Recently divorced, middle-aged and generally down on his luck, Ezekiel Cooper doesn’t know where he’s going when he packs up his loyal dog, Tucker, and leaves his hometown of Clayton, Tennessee. Zeke just knows he’s running—running from memories of his broken marriage, from his twin brother’s tragic death and from the many secrets that have shattered his family. Through the alternating, pitch-perfect voices of Zeke and his complicated mother Lillian, Alabama writer Amy Franklin-Willis tells the story of the Cooper family from the 1940s to the 1980s in The Lost Saints of Tennessee.
Lillian is a difficult woman—a mother who loves her five children, but can’t help but feel that they have derailed her dreams. Zeke is her golden child, the one she’s sure will get out of their small town and make something of himself. But things don’t exactly turn out as planned, and his time at the University of Virginia is cut short. Then his brother’s mysterious death changes everything. Eventually, Zeke finds himself back in Virginia, with his mother’s cousins Georgia and Osborne, trying to reclaim his life, his sanity and his family.

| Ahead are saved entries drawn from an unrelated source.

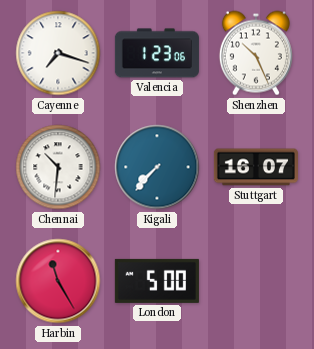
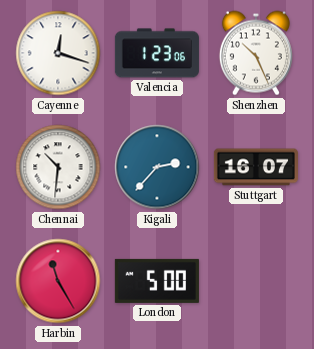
Cayenne: 7:18 -> 12:18
Kigali: 7:37 -> 2:37
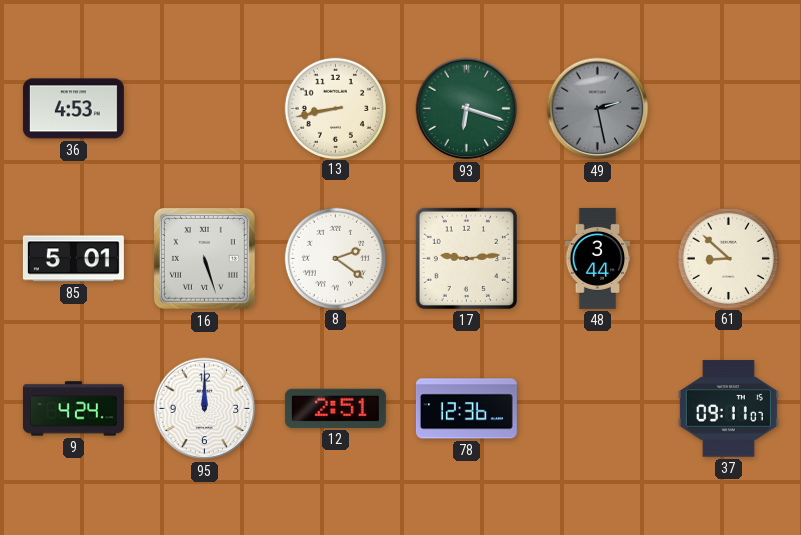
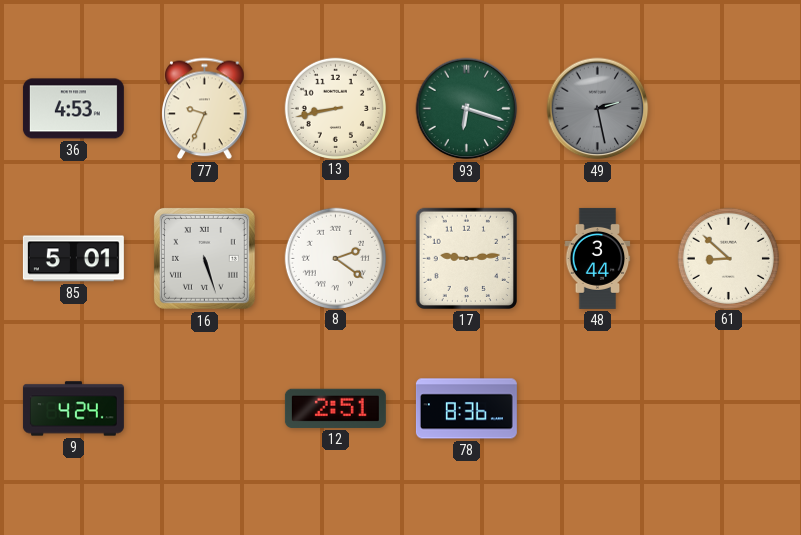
77: none -> 9:34
95: 12:00 -> none
78: 12:36 -> 8:36
37: 09:11 -> none
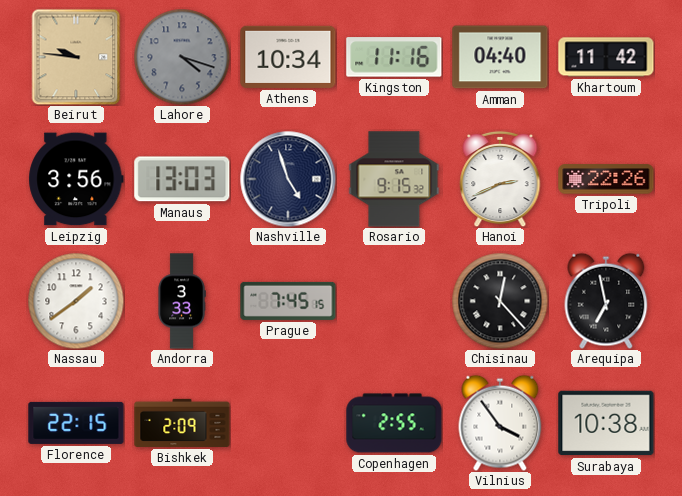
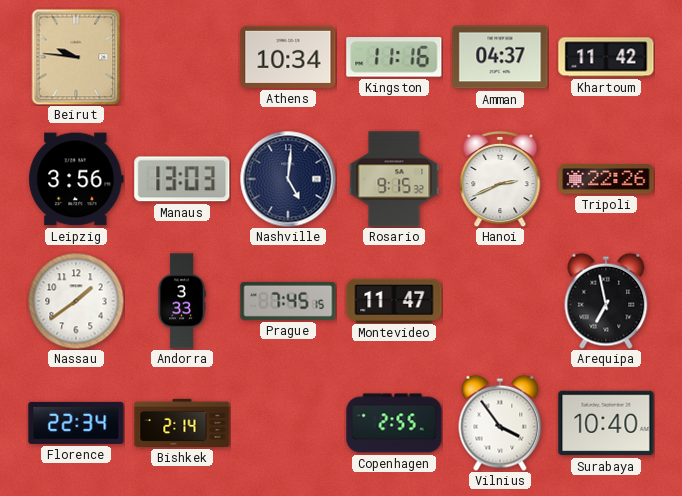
Lahore: 4:18 -> none
Amman: 04:40 -> 04:37
Nashville: 4:57 -> 5:01
Montevideo: none -> 11:47
Chisinau: 12:23 -> none
Florence: 22:15 -> 22:34
Bishkek: 2:09 -> 2:14
Surabaya: 10:38 -> 10:40
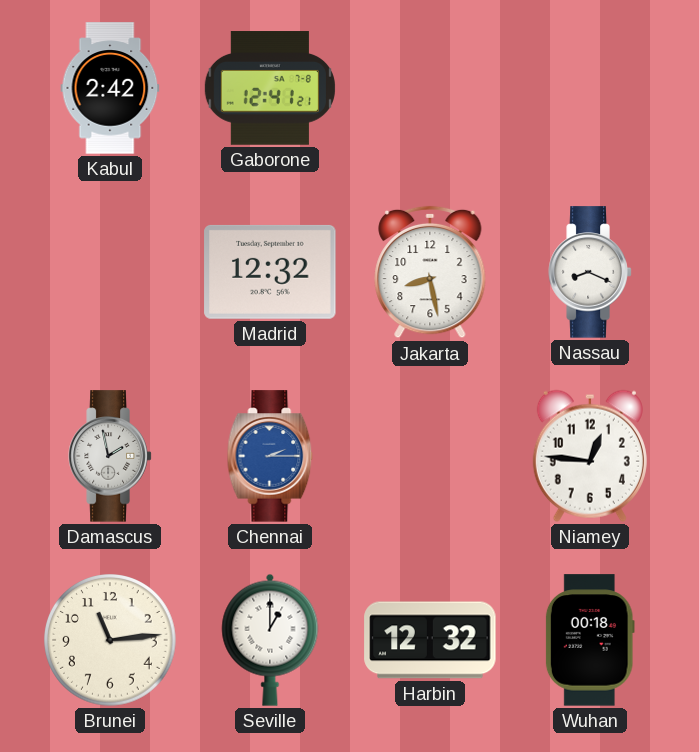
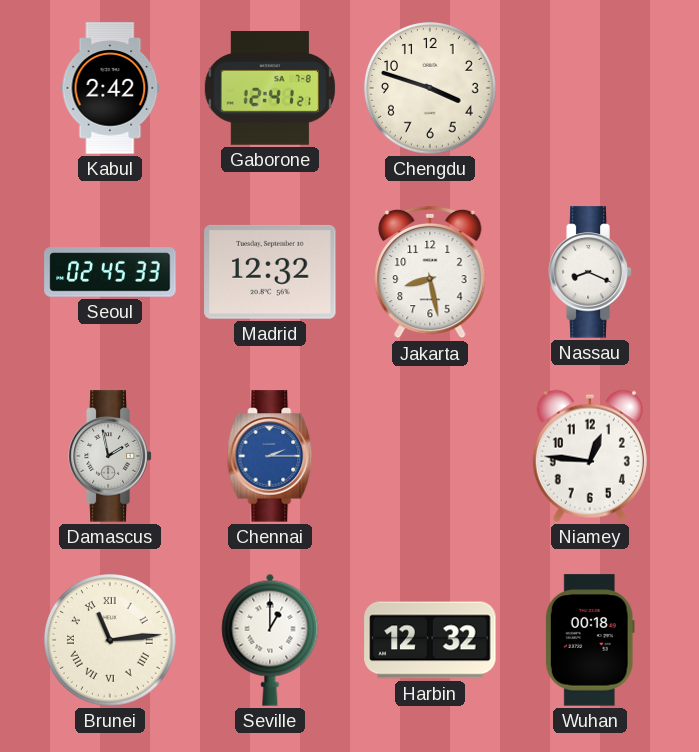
Chengdu: none -> 3:48
Seoul: none -> 02:45
Brunei numerals: Arabic -> Roman
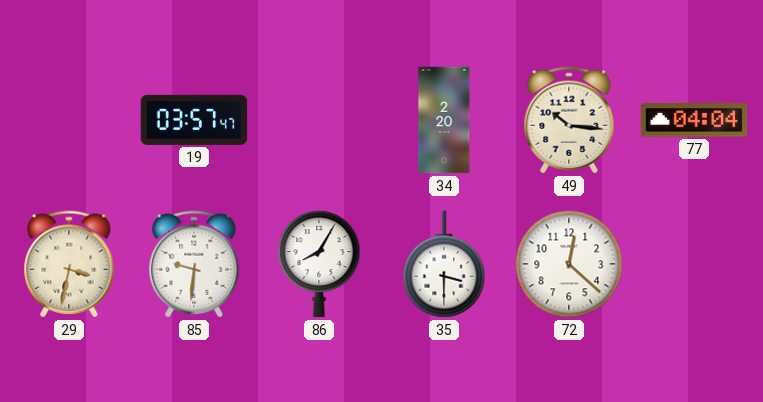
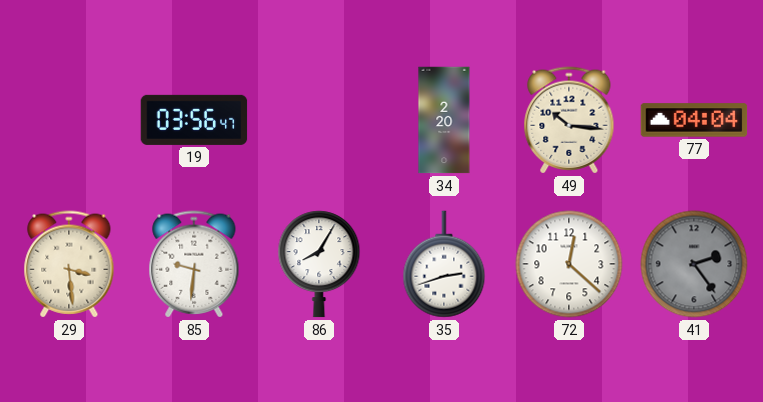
19: 03:57 -> 03:56
29: 3:32 -> 3:29
35: 3:30 -> 2:42
41: none -> 2:24
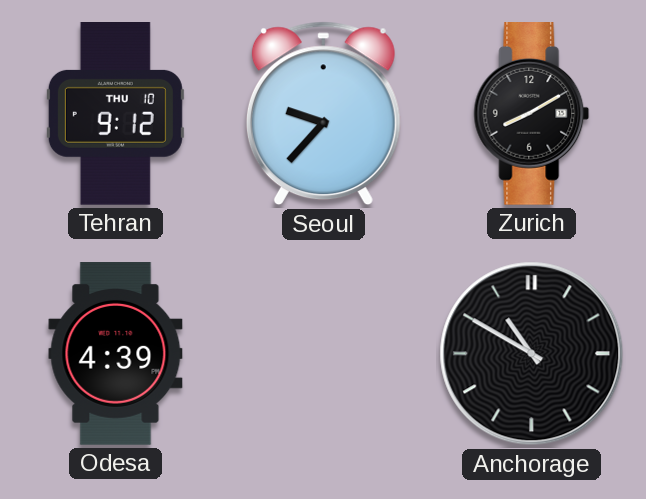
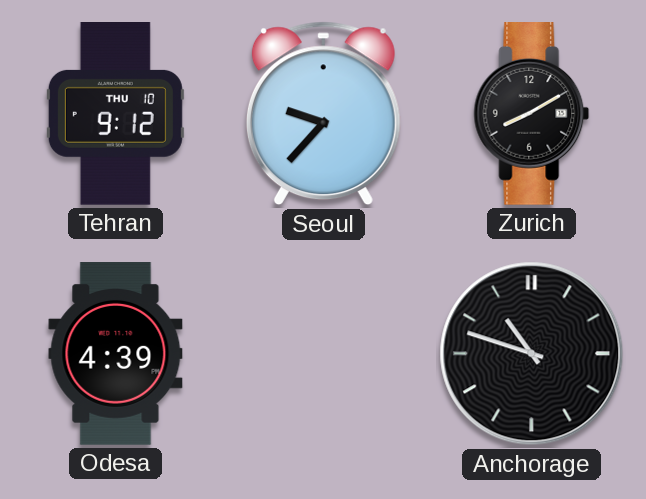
Anchorage: 10:50 -> 10:48
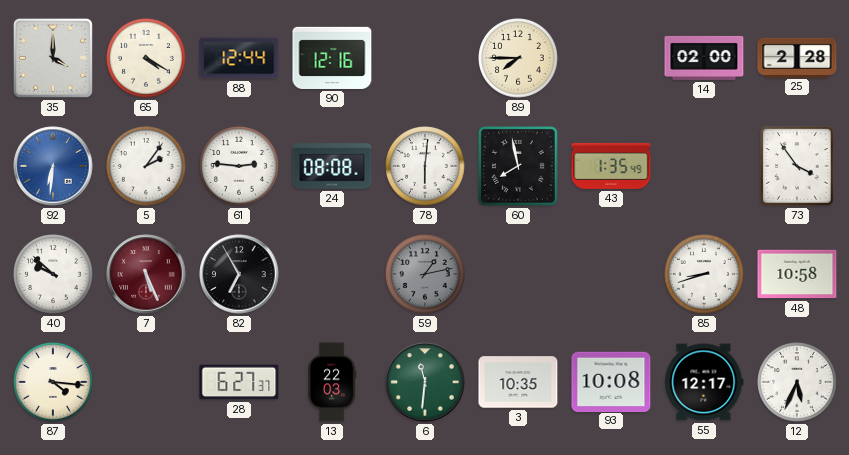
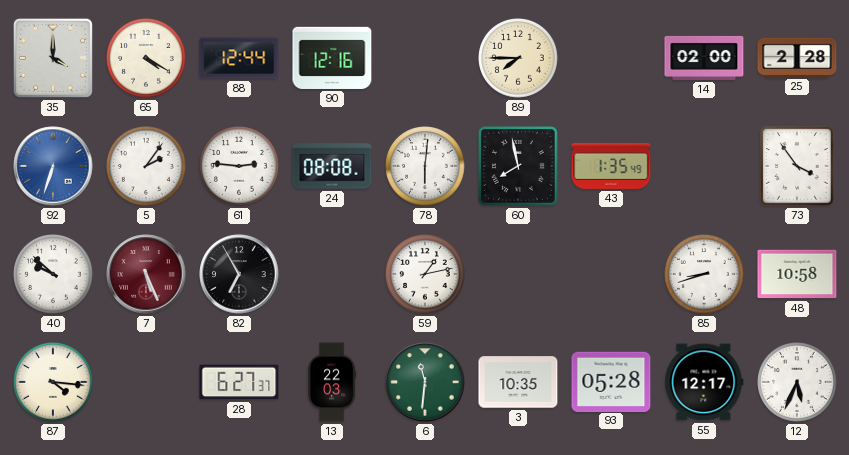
92: 6:31 -> 6:33
59 dial: grey -> white
93: 10:08 -> 05:28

In her powerful debut, Franklin-Willis expertly crafts a Southern novel that stands with genre classics like The Prince of Tides and Bastard out of Carolina. The Lost Saints of Tennessee is a measured, slow-burning book, with complex, compelling characters and secrets that reveal themselves slowly. A beautiful novel from a talented new author, The Lost Saints of Tennessee proves that in great literature, as in life, we must always expect the unexpected.